Nous nous sommes remis à l’œuvre, attristés par cette perte. À sept heures nous étions tous sur l’autre rive, excepté Bombay qui garde notre dernier âne ; il passera avec lui demain matin, lorsque les crocodiles auront quitté la rivière.

3 novembre. Que de discussions dans ces trois jours ! Que de tourments depuis que nous sommes dans l’Ouvinza ! Les habitants sont pires que les Vouagogo ; plus avides, plus insatiables.

Notre âne a passé l’eau ce matin avec l’assistance du mganga (l’homme aux talismans), qui, après avoir mâché quelques feuilles d’un arbre que l’on voit près de la rive, a craché cette pâte sur la bête.

Ce mganga m’a dit qu’après s’être frotté le corps avec ces feuilles mâchées, il traversait la rivière à n’importe quelle heure du jour ou de la nuit, sans avoir rien à craindre.

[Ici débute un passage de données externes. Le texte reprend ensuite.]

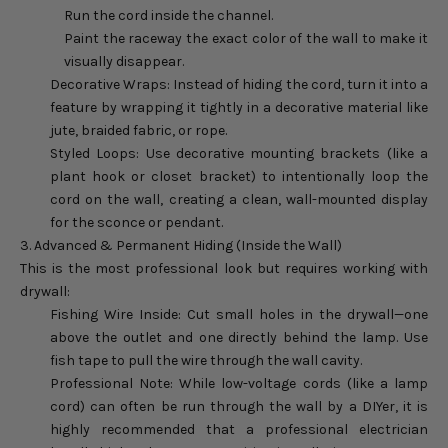
Run the cord inside the channel.
Paint the raceway the exact color of the wall to make it
visually disappear.
Decorative Wraps: Instead of hiding the cord, turn it into a
feature by wrapping it tightly in a decorative material like
jute, braided fabric, or rope.
Styled Loops: Use decorative mounting brackets (like a
plant hook or closet bracket) to intentionally loop the
cord on the wall, creating a clean, wall-mounted display
for the sconce or pendant.
3. Advanced & Permanent Hiding (Inside the Wall)
This is the most professional look but requires working with
drywall:
Fishing Wire Inside: Cut small holes in the drywall—one
above the outlet and one directly behind the lamp. Use
fish tape to pull the wire through the wall cavity.
Professional Note: While low-voltage cords (like a lamp
cord) can often be run through the wall by a DIYer, it is
highly recommended that a professional electrician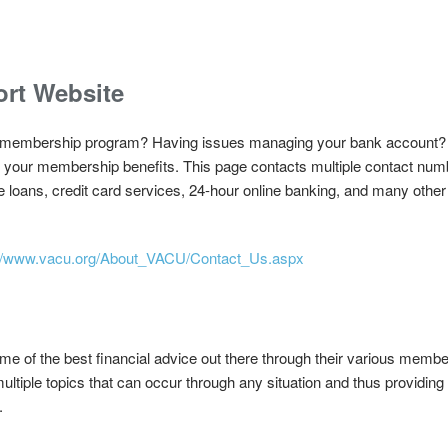
rt Website
ur membership program? Having issues managing your bank account?
 of your membership benefits. This page contacts multiple contact nu
loans, credit card services, 24-hour online banking, and many other 
://www.vacu.org/About_VACU/Contact_Us.aspx
of the best financial advice out there through their various member 
multiple topics that can occur through any situation and thus providing
.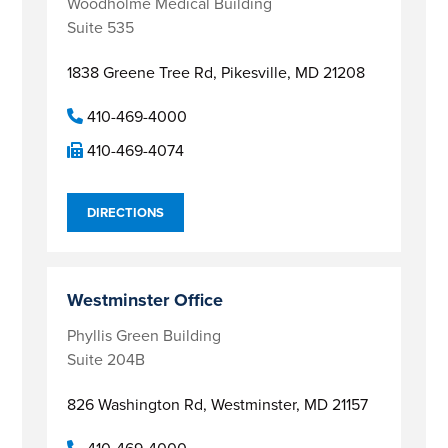
Woodholme Medical Building
Suite 535
1838 Greene Tree Rd,
Pikesville, MD 21208
410-469-4000
410-469-4074
DIRECTIONS
Westminster Office
Phyllis Green Building
Suite 204B
826 Washington Rd,
Westminster, MD 21157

Il paraît très-convaincu de l’efficacité du moyen.

Vers dix heures, est arrivée, de l’Oujiji, une caravane composée de quatre-vingts natifs de l’Ougouhha, province située au sud ouest du Tanganîka. J’ai demandé les nouvelles.

« Un Mousoungou est là-bas depuis trois semaines.

Cette réponse m’a fait tressaillir.

— Un homme blanc ? ai-je repris.

— Oui, un homme blanc.

— Comment est-il habillé ?

— Comme le maître (c’était moi qu’on désignait).

— Est-il jeune ?

— Non ; il est vieux ; il a du poil blanc sur la figure. Et puis il est malade.

— D’où vient-il ?

— D’un pays qui est de l’autre côté de l’Ougouhha, très-loin, très-loin, et qu’on appelle Manyéma.

— Vraiment ! Et il est bien à Oujiji ?

— Nous l’avons vu il n’y a pas huit jours.